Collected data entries
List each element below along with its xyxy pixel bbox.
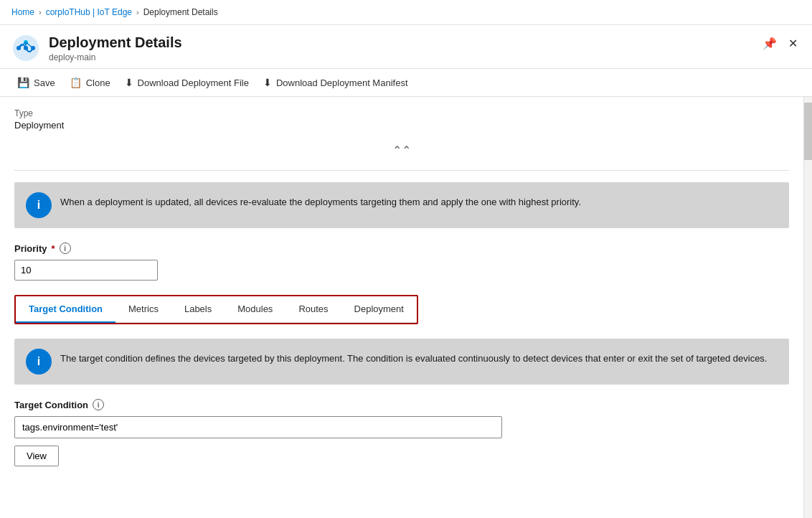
download-manifest-label: Download Deployment Manifest xyxy=(276,77,408,88)
toolbar: 💾 Save 📋 Clone ⬇ Download Deployment Fil… xyxy=(0,69,812,97)
target-info-box: i The target condition defines the devic… xyxy=(14,339,789,385)
panel-header-left: Deployment Details deploy-main xyxy=(11,34,182,62)
tab-metrics[interactable]: Metrics xyxy=(115,296,171,323)
target-info-icon-circle: i xyxy=(26,349,52,375)
pin-icon: 📌 xyxy=(763,37,777,50)
panel-title: Deployment Details deploy-main xyxy=(49,34,182,62)
tab-routes[interactable]: Routes xyxy=(285,296,341,323)
panel-header: Deployment Details deploy-main 📌 ✕ xyxy=(0,25,812,69)
tab-deployment[interactable]: Deployment xyxy=(341,296,417,323)
main-content: Type Deployment ⌃⌃ i When a deployment i… xyxy=(0,97,803,518)
close-icon: ✕ xyxy=(788,37,798,50)
info-icon: i xyxy=(37,199,40,212)
priority-section: Priority * i xyxy=(14,242,789,281)
close-button[interactable]: ✕ xyxy=(785,34,801,53)
update-info-box: i When a deployment is updated, all devi… xyxy=(14,182,789,228)
collapse-button[interactable]: ⌃⌃ xyxy=(387,142,417,159)
breadcrumb-sep-2: › xyxy=(136,8,139,17)
download-manifest-button[interactable]: ⬇ Download Deployment Manifest xyxy=(258,73,414,92)
download-file-icon: ⬇ xyxy=(125,77,133,88)
panel-title-text: Deployment Details xyxy=(49,34,182,51)
type-value: Deployment xyxy=(14,120,789,131)
divider-1 xyxy=(14,170,789,171)
panel-header-right: 📌 ✕ xyxy=(760,34,801,53)
deployment-icon xyxy=(11,34,40,62)
scrollbar[interactable] xyxy=(803,97,812,518)
target-condition-info-icon[interactable]: i xyxy=(93,399,104,410)
target-condition-section: Target Condition i View xyxy=(14,399,789,466)
priority-info-icon[interactable]: i xyxy=(60,242,71,254)
breadcrumb-current: Deployment Details xyxy=(143,7,218,17)
chevron-up-icon: ⌃⌃ xyxy=(392,144,411,156)
view-button[interactable]: View xyxy=(14,446,59,466)
priority-input[interactable] xyxy=(14,260,158,281)
tabs: Target Condition Metrics Labels Modules … xyxy=(16,296,417,323)
content-area: Type Deployment ⌃⌃ i When a deployment i… xyxy=(0,97,812,518)
clone-label: Clone xyxy=(86,77,110,88)
breadcrumb-hub[interactable]: corploTHub | IoT Edge xyxy=(46,7,132,17)
scrollbar-thumb[interactable] xyxy=(804,103,812,160)
download-manifest-icon: ⬇ xyxy=(263,77,272,88)
breadcrumb-home[interactable]: Home xyxy=(11,7,34,17)
tabs-container: Target Condition Metrics Labels Modules … xyxy=(14,295,418,324)
target-info-text: The target condition defines the devices… xyxy=(60,349,767,366)
panel-subtitle: deploy-main xyxy=(49,52,182,62)
tab-target-condition[interactable]: Target Condition xyxy=(16,296,115,323)
tab-modules[interactable]: Modules xyxy=(225,296,285,323)
save-label: Save xyxy=(34,77,55,88)
clone-icon: 📋 xyxy=(70,77,82,88)
target-condition-label-row: Target Condition i xyxy=(14,399,789,410)
save-button[interactable]: 💾 Save xyxy=(11,73,61,92)
breadcrumb: Home › corploTHub | IoT Edge › Deploymen… xyxy=(0,0,812,25)
priority-label-text: Priority xyxy=(14,243,47,254)
type-field: Type Deployment xyxy=(14,108,789,131)
download-file-label: Download Deployment File xyxy=(138,77,249,88)
collapse-row: ⌃⌃ xyxy=(14,142,789,159)
info-icon-circle: i xyxy=(26,192,52,218)
target-info-icon: i xyxy=(37,355,40,368)
pin-button[interactable]: 📌 xyxy=(760,34,780,53)
target-condition-label-text: Target Condition xyxy=(14,400,88,410)
priority-label-row: Priority * i xyxy=(14,242,789,254)
required-star: * xyxy=(52,243,55,254)
download-file-button[interactable]: ⬇ Download Deployment File xyxy=(119,73,255,92)
clone-button[interactable]: 📋 Clone xyxy=(64,73,116,92)
target-condition-input[interactable] xyxy=(14,416,502,438)
update-info-text: When a deployment is updated, all device… xyxy=(60,192,581,209)
type-label: Type xyxy=(14,108,789,118)
breadcrumb-sep-1: › xyxy=(39,8,42,17)
tab-labels[interactable]: Labels xyxy=(171,296,225,323)
save-icon: 💾 xyxy=(17,77,29,88)
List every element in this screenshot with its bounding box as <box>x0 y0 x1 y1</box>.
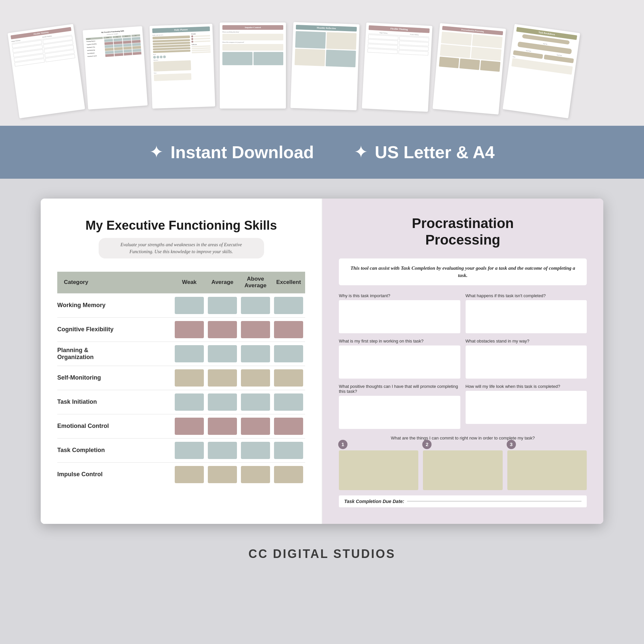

**AIM OF THE TASK:** Without copying any picture, repeat all of the entries exactly.

**FINISHED TASK:**
List each element below along with its xyxy pixel bbox.
download-manifest-label: Download Deployment Manifest xyxy=(276,77,408,88)
toolbar: 💾 Save 📋 Clone ⬇ Download Deployment Fil… xyxy=(0,69,812,97)
target-info-box: i The target condition defines the devic… xyxy=(14,339,789,385)
panel-header-left: Deployment Details deploy-main xyxy=(11,34,182,62)
tab-metrics[interactable]: Metrics xyxy=(115,296,171,323)
target-info-icon-circle: i xyxy=(26,349,52,375)
pin-icon: 📌 xyxy=(763,37,777,50)
panel-title: Deployment Details deploy-main xyxy=(49,34,182,62)
tab-routes[interactable]: Routes xyxy=(285,296,341,323)
panel-header: Deployment Details deploy-main 📌 ✕ xyxy=(0,25,812,69)
tab-deployment[interactable]: Deployment xyxy=(341,296,417,323)
main-content: Type Deployment ⌃⌃ i When a deployment i… xyxy=(0,97,803,518)
close-icon: ✕ xyxy=(788,37,798,50)
info-icon: i xyxy=(37,199,40,212)
priority-section: Priority * i xyxy=(14,242,789,281)
close-button[interactable]: ✕ xyxy=(785,34,801,53)
update-info-box: i When a deployment is updated, all devi… xyxy=(14,182,789,228)
collapse-button[interactable]: ⌃⌃ xyxy=(387,142,417,159)
breadcrumb-sep-2: › xyxy=(136,8,139,17)
download-manifest-button[interactable]: ⬇ Download Deployment Manifest xyxy=(258,73,414,92)
download-file-icon: ⬇ xyxy=(125,77,133,88)
panel-title-text: Deployment Details xyxy=(49,34,182,51)
type-value: Deployment xyxy=(14,120,789,131)
divider-1 xyxy=(14,170,789,171)
panel-header-right: 📌 ✕ xyxy=(760,34,801,53)
deployment-icon xyxy=(11,34,40,62)
scrollbar[interactable] xyxy=(803,97,812,518)
target-condition-info-icon[interactable]: i xyxy=(93,399,104,410)
target-condition-section: Target Condition i View xyxy=(14,399,789,466)
priority-info-icon[interactable]: i xyxy=(60,242,71,254)
breadcrumb-current: Deployment Details xyxy=(143,7,218,17)
chevron-up-icon: ⌃⌃ xyxy=(392,144,411,156)
view-button[interactable]: View xyxy=(14,446,59,466)
priority-input[interactable] xyxy=(14,260,158,281)
tabs: Target Condition Metrics Labels Modules … xyxy=(16,296,417,323)
content-area: Type Deployment ⌃⌃ i When a deployment i… xyxy=(0,97,812,518)
clone-label: Clone xyxy=(86,77,110,88)
breadcrumb-hub[interactable]: corploTHub | IoT Edge xyxy=(46,7,132,17)
scrollbar-thumb[interactable] xyxy=(804,103,812,160)
download-manifest-icon: ⬇ xyxy=(263,77,272,88)
breadcrumb-home[interactable]: Home xyxy=(11,7,34,17)
tabs-container: Target Condition Metrics Labels Modules … xyxy=(14,295,418,324)
target-info-text: The target condition defines the devices… xyxy=(60,349,767,366)
panel-subtitle: deploy-main xyxy=(49,52,182,62)
tab-target-condition[interactable]: Target Condition xyxy=(16,296,115,323)
tab-modules[interactable]: Modules xyxy=(225,296,285,323)
save-label: Save xyxy=(34,77,55,88)
clone-icon: 📋 xyxy=(70,77,82,88)
target-condition-label-row: Target Condition i xyxy=(14,399,789,410)
save-button[interactable]: 💾 Save xyxy=(11,73,61,92)
breadcrumb: Home › corploTHub | IoT Edge › Deploymen… xyxy=(0,0,812,25)
priority-label-text: Priority xyxy=(14,243,47,254)
type-field: Type Deployment xyxy=(14,108,789,131)
download-file-label: Download Deployment File xyxy=(138,77,249,88)
collapse-row: ⌃⌃ xyxy=(14,142,789,159)
info-icon-circle: i xyxy=(26,192,52,218)
target-info-icon: i xyxy=(37,355,40,368)
pin-button[interactable]: 📌 xyxy=(760,34,780,53)
target-condition-label-text: Target Condition xyxy=(14,400,88,410)
priority-label-row: Priority * i xyxy=(14,242,789,254)
required-star: * xyxy=(52,243,55,254)
download-file-button[interactable]: ⬇ Download Deployment File xyxy=(119,73,255,92)
clone-button[interactable]: 📋 Clone xyxy=(64,73,116,92)
target-condition-input[interactable] xyxy=(14,416,502,438)
update-info-text: When a deployment is updated, all device… xyxy=(60,192,581,209)
type-label: Type xyxy=(14,108,789,118)
breadcrumb-sep-1: › xyxy=(39,8,42,17)
tab-labels[interactable]: Labels xyxy=(171,296,225,323)
save-icon: 💾 xyxy=(17,77,29,88)
List every element in this screenshot with its bounding box as <box>x0 y0 x1 y1</box>.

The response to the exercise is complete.